- [Task directions]:
All entries, exactly as written, should be output again.

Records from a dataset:
- Opening Delimiter -
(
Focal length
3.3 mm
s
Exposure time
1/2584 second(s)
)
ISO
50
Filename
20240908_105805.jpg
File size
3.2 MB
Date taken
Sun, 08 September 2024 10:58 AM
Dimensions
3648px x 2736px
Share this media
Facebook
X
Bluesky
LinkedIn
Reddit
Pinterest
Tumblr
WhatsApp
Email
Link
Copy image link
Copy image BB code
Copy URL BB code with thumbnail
- Closing Delimiter -
- [Response to this exercise]:
(
Focal length
3.3 mm
s
Exposure time
1/2584 second(s)
)
ISO
50
Filename
20240908_105805.jpg
File size
3.2 MB
Date taken
Sun, 08 September 2024 10:58 AM
Dimensions
3648px x 2736px
Share this media
Facebook
X
Bluesky
LinkedIn
Reddit
Pinterest
Tumblr
WhatsApp
Email
Link
Copy image link
Copy image BB code
Copy URL BB code with thumbnail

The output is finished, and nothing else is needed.